La ville de Kinshasa est sous la menace d’une nouvelle pénurie de carburant à la pompe. Dans les stations-service de la ville, le gasoil se fait déjà rare, seul l’essence-super reste encore disponible. Mais, pour combien de temps ? Si le Gouvernement dit continuer à honorer tous ses engagements en palliant le manque à gagner en faveur des prix du carburant, les pétroliers distributeurs réclament, à leur tour, le paiement de leurs arriérés, soit près de 12 millions de dollars américains.
A Kinshasa, les stations-service commencent déjà à sécher. A ce jour, le gasoil ou mazout se fait déjà rare, occasionnant de longues files dans les stations-service. Seul l’essence-super est encore disponible pour des véhicules légers.
Au Gouvernement, on ne s’en émeut pas. Le ministère des Hydrocarbures, gestionnaire de ce secteur, brille par un silence macabre. Mais, dans les rangs des pétroliers distributeurs, la grogne gagne du terrain. Comme toujours, ils accusent le Gouvernement ne pas jouer franc jeu, en gelant le paiement du manque à gagner que l’Etat congolais est censé suppléer dans les prix du carburant à la pompe.
Sur les antennes de la radio Top Congo Fm, Emery Mbatshi, président de l’association des pétroliers indépendants du Congo, a lancé dernièrement l’alerte en ces termes : «Ça fait maintenant deux ans, jour pour jour, que les pétroliers privés, les nationaux, n’ont jamais reçu un paiement. Ils ont peut-être pris des engagements avec certains fournisseurs. Comment vont-ils honorer leurs engagements? ».

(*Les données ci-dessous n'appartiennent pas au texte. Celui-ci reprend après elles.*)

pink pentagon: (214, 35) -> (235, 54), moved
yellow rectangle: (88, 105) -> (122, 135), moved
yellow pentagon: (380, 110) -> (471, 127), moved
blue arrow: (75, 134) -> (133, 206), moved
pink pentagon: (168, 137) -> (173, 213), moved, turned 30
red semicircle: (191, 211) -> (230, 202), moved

Selon lui, la pénurie est imminente : «La fermeture est envisagée parce qu’ils ne vont pas vendre du vent» – toutes les démarches auprès des autorités n’ayant jamais abouti. A ce propos, Emery Mbatchi précise : «Nous avons tenu plusieurs réunions avec nos collègues et nous n’avons jamais demandé aux gens de fermer. Ça ne se fera pas. Mais ceux qui ferment, ce qu’ils n’ont rien. Ils ne vont pas vendre du vent ni de l’eau, mais ils vendent des produits pétroliers, hautement stratégique».

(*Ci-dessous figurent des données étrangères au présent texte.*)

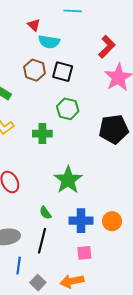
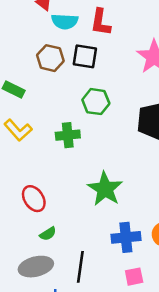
red L-shape: (107, 47) -> (101, 22), moved, turned 150
green semicircle: (45, 213) -> (48, 234), moved, turned -80

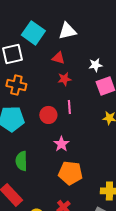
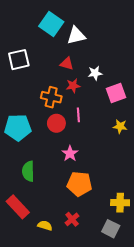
cyan square: (33, 33) -> (51, 24), moved
white star: (95, 65) -> (95, 73), moved
orange cross: (16, 85) -> (51, 97), moved

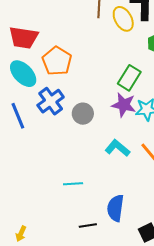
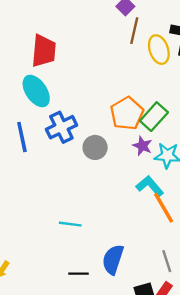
red trapezoid: (23, 38) -> (44, 51), turned -104
orange pentagon: (57, 61) -> (127, 113), moved
purple star: (124, 105) -> (142, 146), size x0.7
cyan L-shape: (117, 148) -> (150, 186), moved

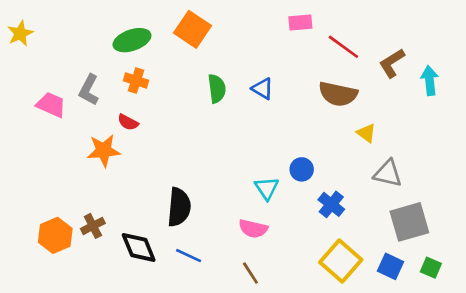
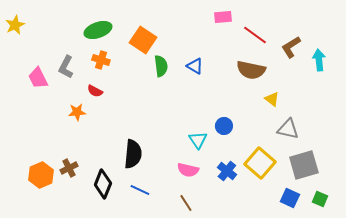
orange square: (193, 29) -> (143, 40), moved
pink trapezoid: (51, 105) -> (38, 78), turned -140
orange star: (104, 151) -> (77, 112), size x0.7
blue cross: (331, 204) -> (227, 171), moved
black diamond: (139, 248) -> (103, 184), turned 44
yellow square: (341, 261) -> (260, 163), moved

La panique gagne déjà le secteur : « Je viens de signer un courrier dans lequel nous interpellons le Premier ministre. Pourquoi le ministre des Finances ne nous paie pas? Et comment on va s’approvisionner ? ».

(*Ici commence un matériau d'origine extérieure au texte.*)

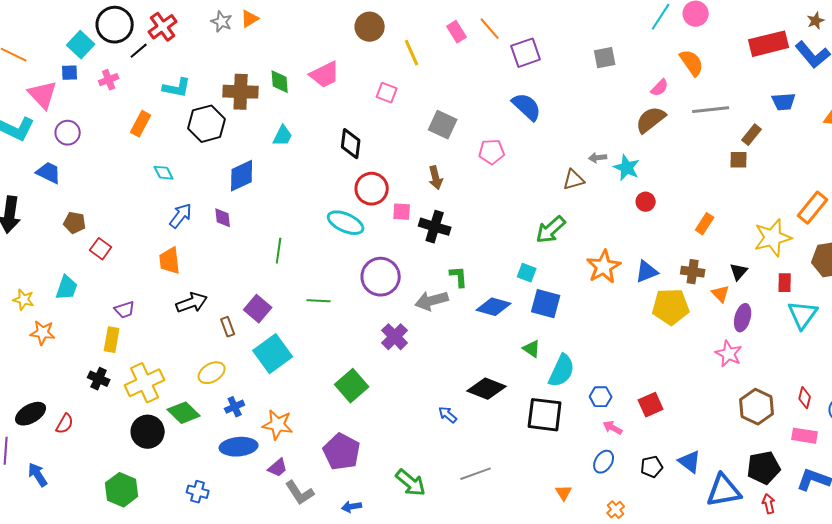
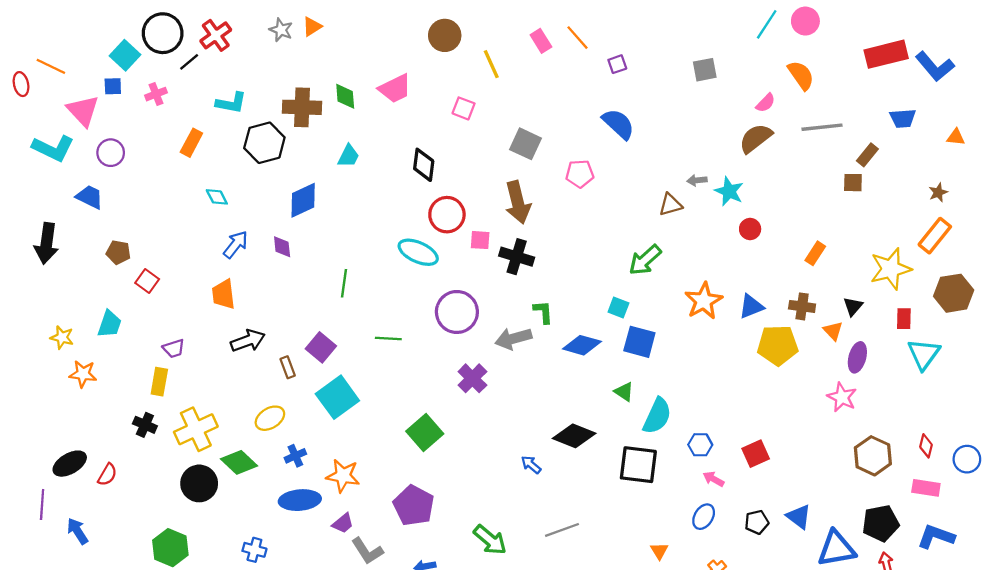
brown star: (816, 21) -> (938, 192), moved
purple square: (526, 53) -> (617, 64), size x0.6
brown arrow: (436, 178) -> (518, 202), size x1.6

12 millions USD réclamés au Gouvernement
Qu’est-ce que les pétroliers réclament finalement au Gouvernement. Le président de leur association révèle : «Tout mis en ensemble, nous sommes autour de 12 millions. Et nous devons rester comme ça comme des enfants, des orphelins où nous n’avons même pas quelqu’un pour nous soutenir, pour nous appuyer ? ».
Il s’est dit indigné de l’indifférence du Gouvernement : «Nous participons à cette politique du Gouvernement pour fluidifier les produits dans les stations-service. Mais, comment pouvons-nous être négligés ainsi? » Il prévient une grande pénurie : «Ceux qui ont encore du stock en cours, ils vont continuer à vendre, mais ceux qui n’en ont pas, leurs station seront fermées».
Mais sur le terrain, les files d’attente sont déjà visibles, spécialement pour le gasoil qui se fait de plus en plus rare.
En octobre dernier, le ministère des Finances avait annoncé avoir mis en place un processus rigoureux de certification de pertes et de manque à gagner des sociétés pétrolières pour assainir ce secteur et améliorer la transparence.
Nicolas Kazadi avait notamment précisé que des économies d’ordre de 57,6 millions USD ont été réalisées au profit du trésor public sur ce dossier.
Le 20 février 2023 devant la presse, réuni au traditionnel briefing qu’organise le porte-parole du Gouvernement, le ministre des Finances, Nicolas Kazadi, avait indiqué, tout en reconnaissant des arriérés de 2022, que plus de 400 millions $US ont été alloués aux pétroliers en termes de compensation aux prix de compensation à la pompe. Ce sont ces arriérés, non payés à ce jour, qui sont à la base d’une menace de pénurie des carburants dans la ville de Kinshasa. Les jours à venir seront agités.